1=1; 1+7=8; 1+7+19=27; ...
1, 8, 27, ...
The final sequence is the cube numbers. To show why, let \(n\) be an integer and follow through the process.
Cross out every third number:
1, 2, 3, 4, 5, 6, ..., 3n, \(3n+1\), \(3n+2\), ...

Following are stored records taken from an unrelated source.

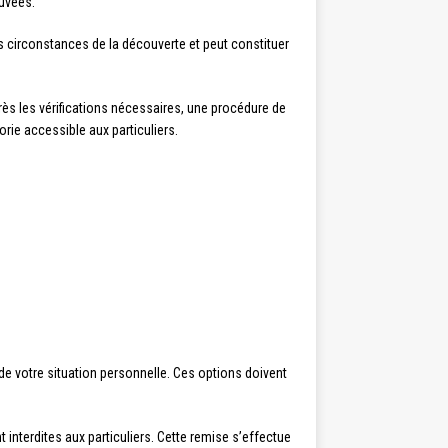
ouvées.
s circonstances de la découverte et peut constituer
près les vérifications nécessaires, une procédure de
rie accessible aux particuliers.
de votre situation personnelle. Ces options doivent
t interdites aux particuliers. Cette remise s’effectue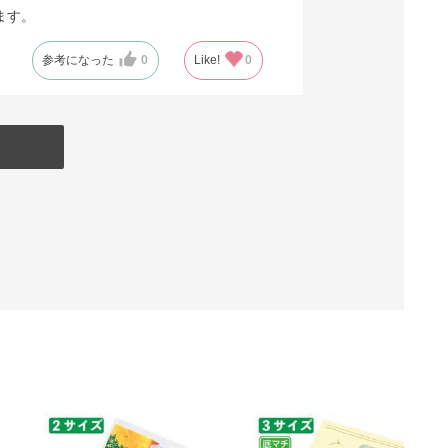
ます。
参考になった
0
Like!
0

1, 2, 4, 5, ..., \(3n+1\), \(3n+2\), ...
Find the cumulative sums:
$$1=1$$
$$1+2=1+2=3$$
$$1+2+4=1+2+3+4-3=7$$
$$1+2+4+5=1+2+3+4+5-3=12$$
$$...$$
$$1+2+4+5+...+(3n+1)=\sum_{i=1}^{3n+1}-\sum_{i=1}^{n}3i$$
$$=\frac{1}{2}(3n+1)(3n+2)-\frac{3}{2}n(n+1)$$
$$=3n^2+3n+1$$
$$1+2+4+5+...+(3n+2)=3n^2+3n+1+(3n+2)$$
$$=3n^2+6n+3$$
$$...$$
1, 3, 7, 12, ..., \(3n^2+3n+1\), \(3n^2+6n+3\), ...
Cross out every second number, starting with the second:
1, 3, 7, 12, ..., \(3n^2+3n+1\), 3n2+6n+3, ...
1, 7, ..., \(3n^2+3n+1\), ...
Find the cumulative sums. The \(m\)th sum is:
$$\sum_{n=0}^{m}3n^2+3n+1$$
$$=3\sum_{n=0}^{m}n^2+3\sum_{n=0}^{m}n+\sum_{n=0}^{m}1$$
$$=\frac{3}{6}m(m+1)(2m+1)+\frac{3}{2}m(m+1)+m+1$$
$$=\frac{1}{2}(m+1)(m(2m+1)+3m+2)$$
$$=\frac{1}{2}(m+1)(2m^2+m+3m+2)$$
$$=\frac{1}{2}(m+1)(2m^2+4m+2)$$
$$=(m+1)(m^2+2m+1)$$
$$=(m+1)(m+1)^2$$
$$=(m+1)^3$$
Hence the numbers obtained are the cube numbers.
Extension
What happens if you cross out every third number starting at the second? Or every fifth number starting at the fifth? Or every \(n\)th number starting at the \(m\)th?